As reality begins to settle in ,it’s time to pause and reflect on the latest development at our small but never dull club. No doubt all Latics fans will welcome the end of months of doubt and uncertainty. New owners bring a mix of emotions - securing the future of our club is obviously a cause for celebration but, for many, the overriding emotion will be relief we’ve avoided the worst case scenario and still have a club to support. For many, there will also be anger at things reaching the depths they did, and at the broken promises that affected so many good people. Even if nothing else changes, that can never be allowed to happen again. While we can celebrate in the immediate term, we also need to look to the future, and think about the vital role for all supporters in making sure we are never in this position again. Fans need a voice in the running of their club, and they must be a critical friend, supporting those running the club when appropriate and necessary, but never being afraid to challenge or say no where that is necessary. All fan groups need to play a part in that, and all fans need to be engaged if we are to move forward. We will have differences of opinion and different ideas, but we must never lose sight of what we all surely want - a secure, stable football club to support. And of course, we need to make sure differences don’t lead to abuse, however frustrated we may get. Alongside that, there is a wider issue affecting all clubs. The need for football finance and governance to change is beyond dispute; things simply can’t carry on as they are. Too many clubs have been lost and had to start again, whether that’s Bury or Macclesfield, Chester or Maidstone, Hereford or Darlington (to name just a few). Too many have been pushed to the brink, whether that’s Latics or Bolton, Reading or Coventry, Luton or Southend (again, to name just a few). Things have to change, and that has to be driven by the fans and fans have to be at the heart of everything. So celebrate, breathe again, relax and begin to look forward, and let’s work together to make sure we come out of this in a far better place.

Sean Livesey:

It's often darkest before dawn. And my word, there have been dark days in Wigan over recent weeks. It's been said why haven't Amazon or Netflix decided to film a Sunderland or Wrexham-type documentary about us. The reason is it would simply be seen as too unrealistic to ever be taken seriously. But this is the reality we've been living with throughout the last six months (in reality even longer than that). How did it go so wrong with Phoenix 21 in such a short period of time? Well I'm convinced we haven't heard the full story, and now probably never will. But I think you will struggle to find a relationship between owners and club (supporters) that soured as quickly as the one. There may well be mitigating circumstances that shine more light on what has gone on at our football club, but the ownership group allowed us to experience feelings they promised we would never experience again. The last few weeks and months have been every bit as painful as 2020 was. A scarred supporter base was thrown back into a situation we should never have had to deal with in the first place. The trust that had been built up between owners and supporters disappeared. Wiganers will put up with a lot, but if you lie to us then it's game up. I'm sure our former chairman's heart was in the right place, and I'm sure he enjoyed his time in the limelight. But unfortunately the money wasn't his to spend. So the continuous promises of cash injections that came to nothing were simply lies. At that point, there was no way back. Phoenix 21, you promised so much, and I'm afraid you massively under delivered. It could well have been so different. If the owners had appointed a board that knew the club and had its best interests at heart. If they hadn't made consecutive expensive and costly management mistakes. If they had actually stuck to their spending plans. If they hadn't fed lie after lie in an effort to remain popular.

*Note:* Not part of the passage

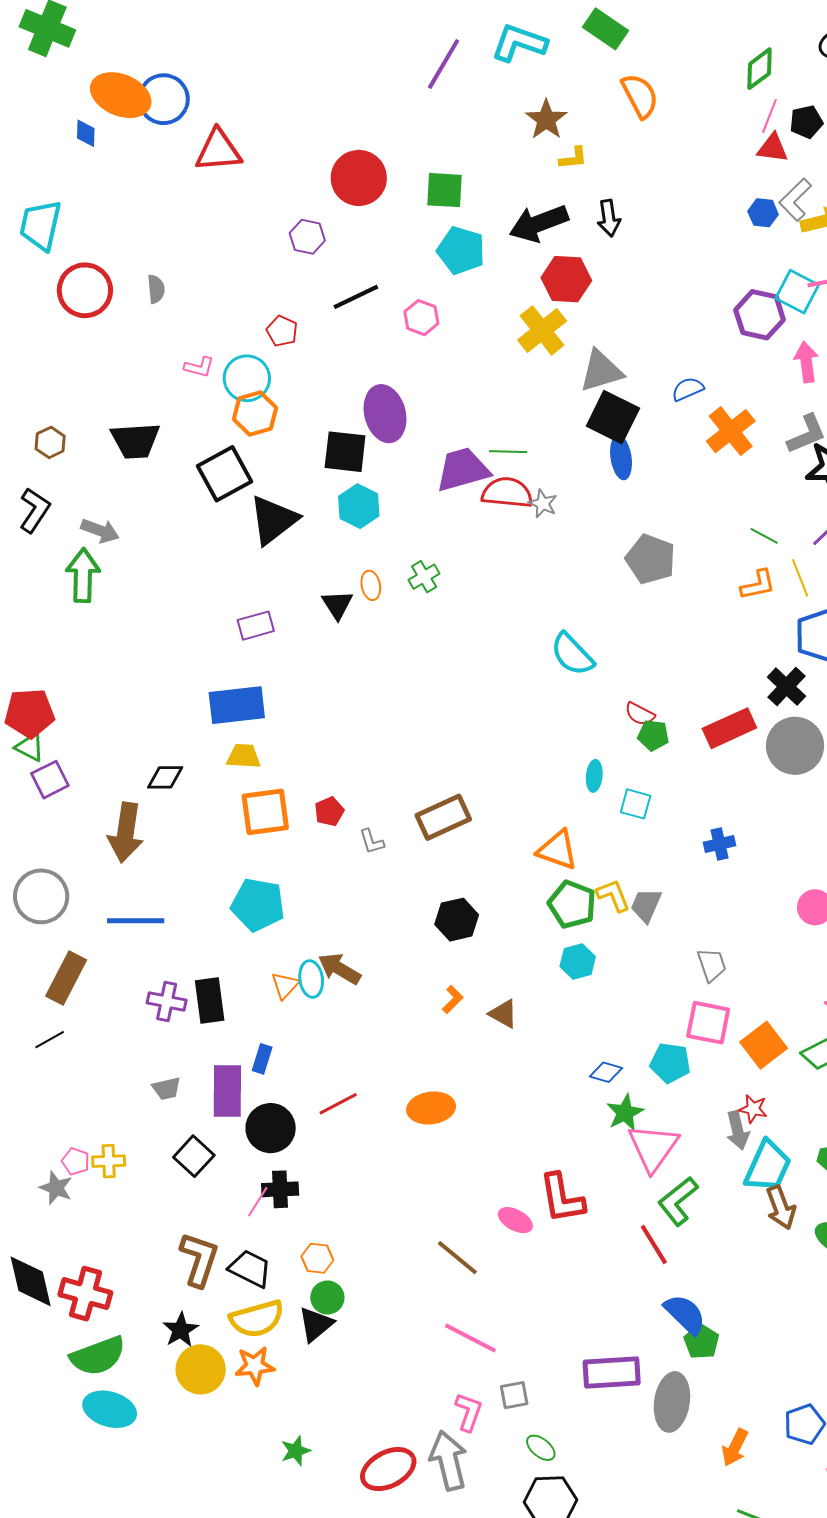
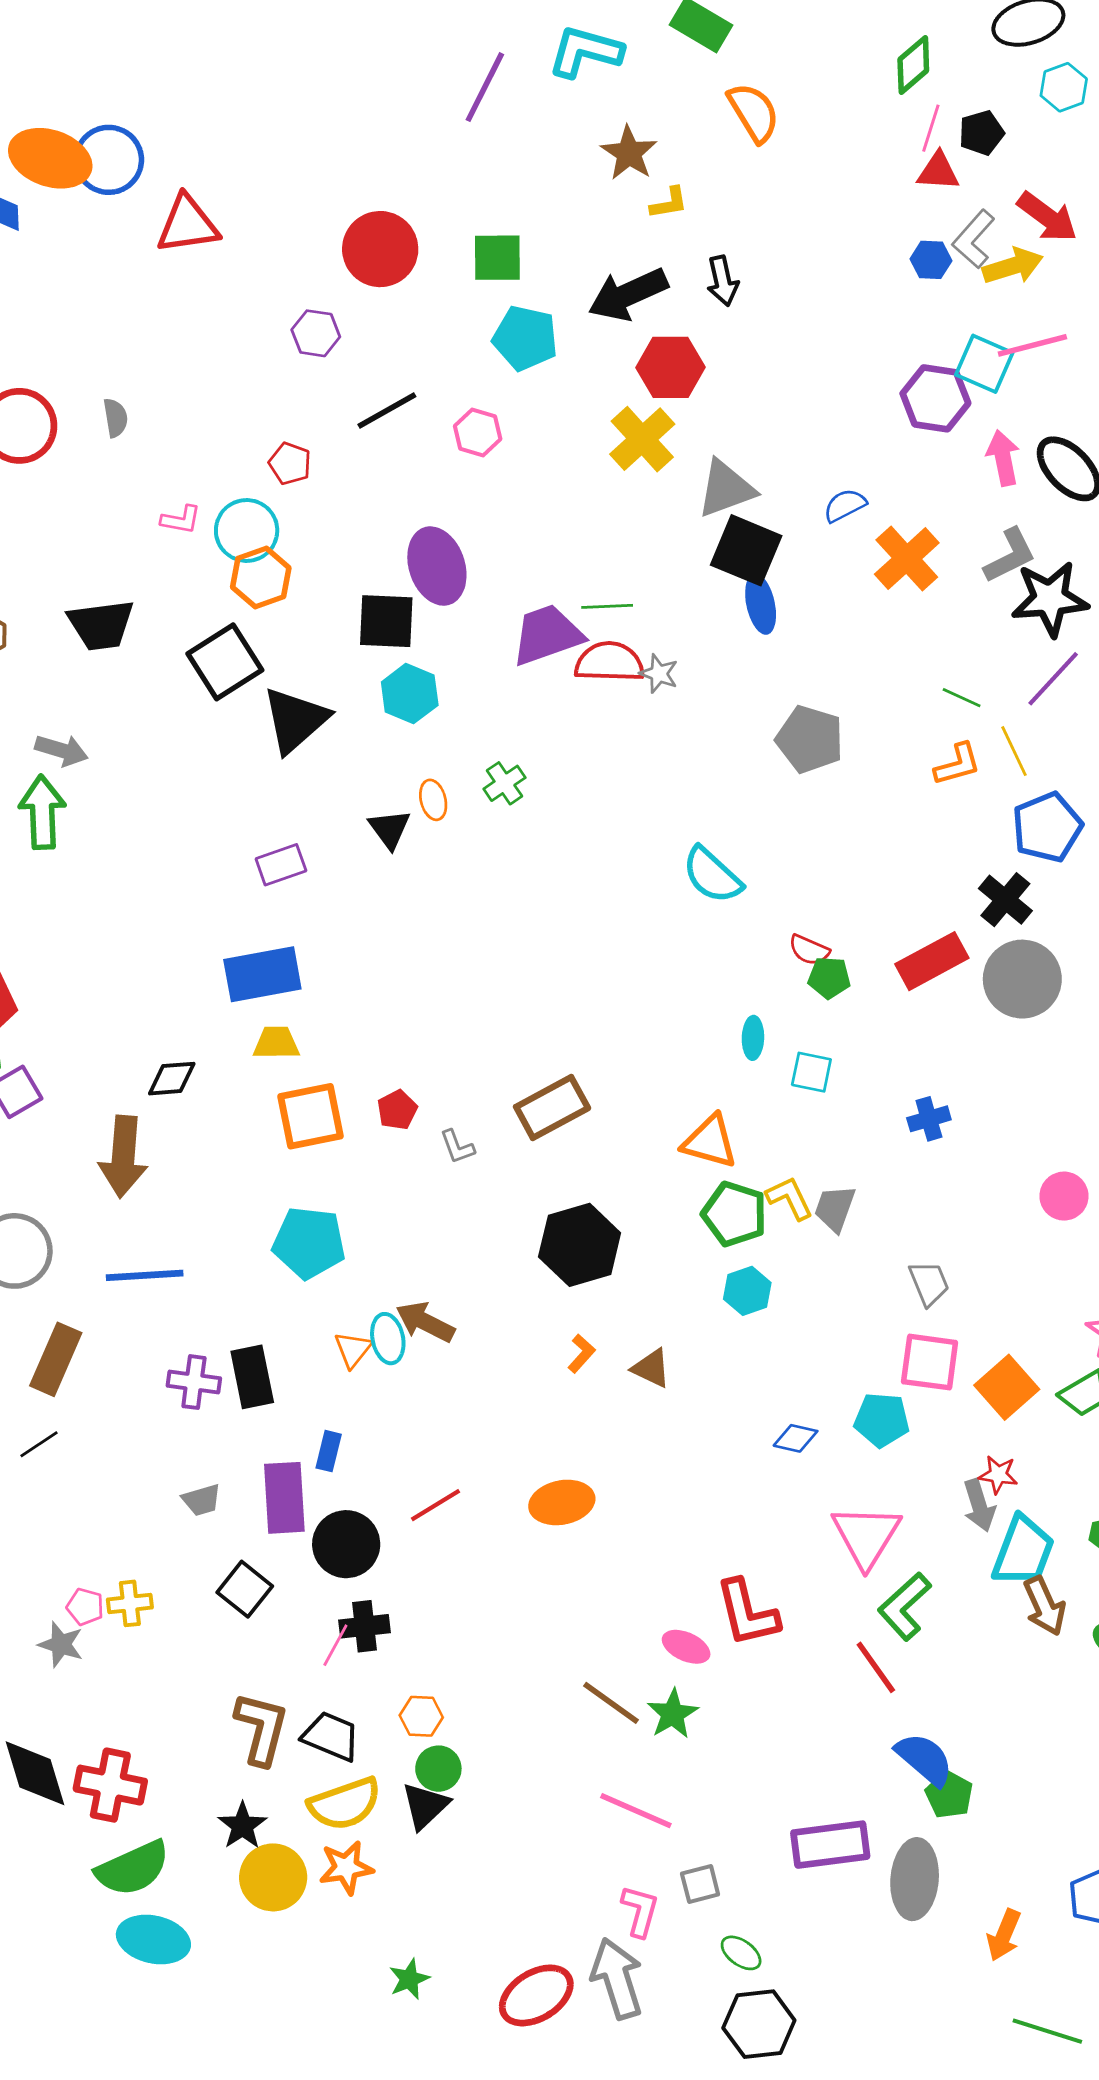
black hexagon: (457, 920) -> (580, 1245), size x1.4
green star: (625, 1113) -> (673, 1714), moved

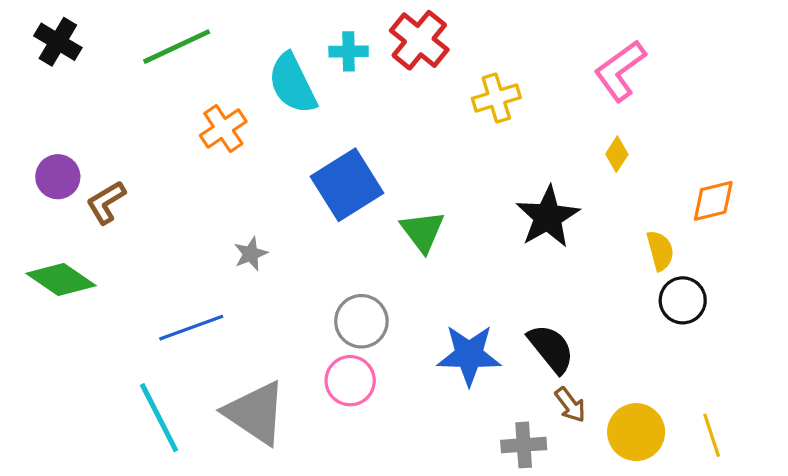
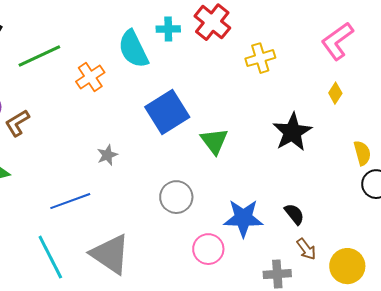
green line: (177, 47) -> (39, 56), moved
black semicircle: (551, 349) -> (294, 214), size x0.7
pink circle: (350, 381) -> (208, 249), moved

But shoulda, woulda, coulda...that's the past. Let's instead look forward to the future. What this football club craves and indeed needs now is stability. Hopefully our new owner will provide that. As a fanbase we need to ready ourselves for a period of stability. It's of course an infamous stat, but we've had about one mid-table finish in the last quarter of a century. Other than that, every single season has had something riding on it. Promotion, relegation, play-offs, administration, etc. We need some calm seasons. If the realistic budgets spoken about in Mike Danson's statement come to pass, then perhaps a calm season is what we'll have. A side full of young players graduated from the Academy, along with some strong signings identified by the manager, could well give us a side we crave. If it means we tread water for a couple of seasons, then so be it. It'll mean the foundations are stronger when we do eventually climb again.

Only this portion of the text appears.